Bien que je sois d'accord avec l'hypothèse de Türcke selon laquelle l'intelligence artificielle constitue une menace pour notre vie mentale actuelle, je pense qu'il néglige peut-être plusieurs des aspects positifs de ces nouvelles technologies. Par exemple, la photographie et le cinéma ont tous deux rendu possibles de nouveaux devoirs psychiques pour l'humanité. Une fois capturée par l'objectif, une image éphémère peut devenir l'objet d'une contemplation prolongée, dans la solitude ou avec les autres. Par exemple, les 7000 images de Mathew Brady de la guerre civile américaine ont permis au monde victorien de contempler les horreurs de la guerre comme Wordsworth le ferait contempler à travers la poésie. À partir du XIXe siècle, la photographie a permis de contempler l'image vivante d'un être aimé pour la vie et de génération en génération. Pour la première fois, nous pouvions tenir dans nos mains des images «réalistes» et, une fois usées, nous les reproduisions. La photographie fournissait un pont technologique à ce que Mahler appelait la «constance de l'objet», l'intériorisation de l'amour et du soutien des autres, ainsi qu'un baume pour les personnes endeuillées. À travers la pratique de la collecte et du partage d'images, la photographie a élargi la base de l'empathie et pris le point de vue de l'autre.

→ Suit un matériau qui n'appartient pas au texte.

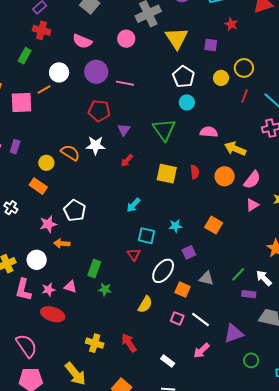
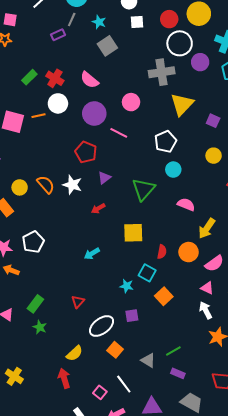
red cross: (42, 30) -> (55, 78), moved
pink circle: (126, 39) -> (131, 102), moved
white pentagon: (184, 77) -> (166, 142), moved
yellow arrow: (235, 149) -> (207, 228), turned -95
red semicircle: (195, 172) -> (162, 252), moved
yellow square: (167, 174) -> (133, 233), turned -30
pink triangle: (252, 205) -> (207, 288), turned 40
cyan square: (146, 236) -> (147, 273), moved
gray triangle: (206, 278) -> (148, 360), moved
white arrow: (264, 278) -> (206, 310), moved
pink square: (177, 318) -> (100, 392), moved
red arrow: (129, 343) -> (64, 378), moved

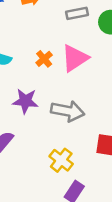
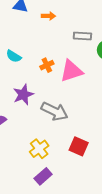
purple star: (25, 101) -> (23, 95), turned 30

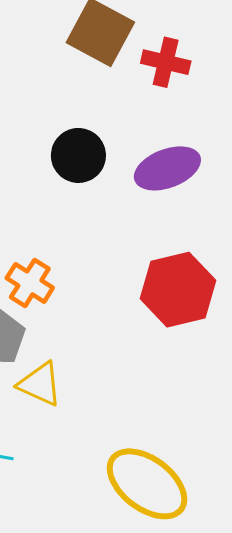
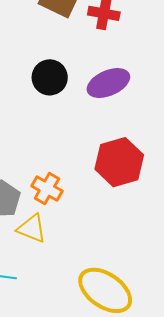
orange cross: (30, 283) -> (47, 189), moved

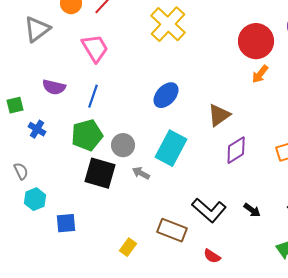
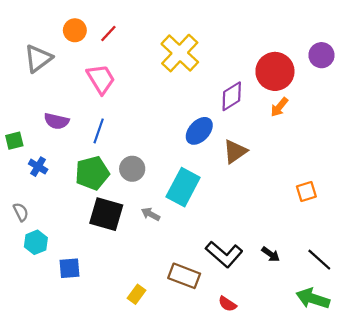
blue ellipse: (166, 95) -> (199, 131), moved
gray circle: (123, 145) -> (132, 169), moved
purple diamond: (236, 150) -> (232, 96), moved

Jusqu'à cette décennie, le cinéma a été l'intrusion la plus puissante dans les «coulisses de la conscience». Et cela a continué à travers la télévision et tous les autres dispositifs dans nos vies. Le film a une immédiateté qui exige notre attention et qui s'écoule d'une manière qui désarme notre soi rationnel et qui parle directement à l'inconscient. Le film a puissamment façonné nos attentes à propos de l'IA. Dans de nombreux rendus de films et de fictions, tels que Blade Runner et Extant TV, les machines sont anthropomorphisées au point qu'elles deviennent nous. Les films d'IA finissent presque exclusivement par la dignité humaine, le courage et l'inventivité. Mais c'est un but valable de la fiction, pour affirmer notre valeur en tant qu'êtres humains, et pour glorifier des vertus humaines spécifiques, même si cela nécessite des conquêtes improbables de David et de Goliath.

L'immédiateté et l'urgence du film, et les identifications qu'il peut solidifier et canaliser ont été prouvées dans les classiques qui ont donné du pouvoir à des mouvements politiques moribonds ou en train de s'autodétruire. Par exemple, la série de sept films de Frank Capra, Why We Fight , a contré les films de propagande nazis avec une sophistication et une subtilité nouvelles qui ont galvanisé l'effort de guerre américain et façonné le sens de l'Exceptionalisme américain. On ne peut qu'espérer que les cinéastes de notre époque relèveront le défi que représente le travail de Türcke. Ce défi consiste à utiliser la saturation sensorielle et la messagerie rêveuse du cinéma et de la réalité virtuelle pour contrer les effets pernicieux de l'imagination artificielle, c'est-à-dire promouvoir les moments réflexifs intérieurs nécessaires aux individus pour faire leurs devoirs psychiques uniques.

La Philosophie des rêves de Christoph Türcke est un livre intrigant et aux multiples facettes qui aborde de nombreux autres sujets qui, par nécessité, n'ont pas été mentionnés ici. Ne serait-ce que pour l'explication d'outils conceptuels tels que l'intelligence artificielle, les devoirs psycho-culturels et la récapitulation de la civilisation de l'enfant, ce livre fait partie des listes de professionnels des médias, artistes de tous bords, psychiatres et psychologues. Plus important encore, ce livre peut aider le citoyen concerné du monde qui souhaite mieux reconnaître et comprendre les événements profonds qui se déroulent dans l'écologie de la conscience – événements dont les implications à long terme sont comparables à celles du changement écologique global.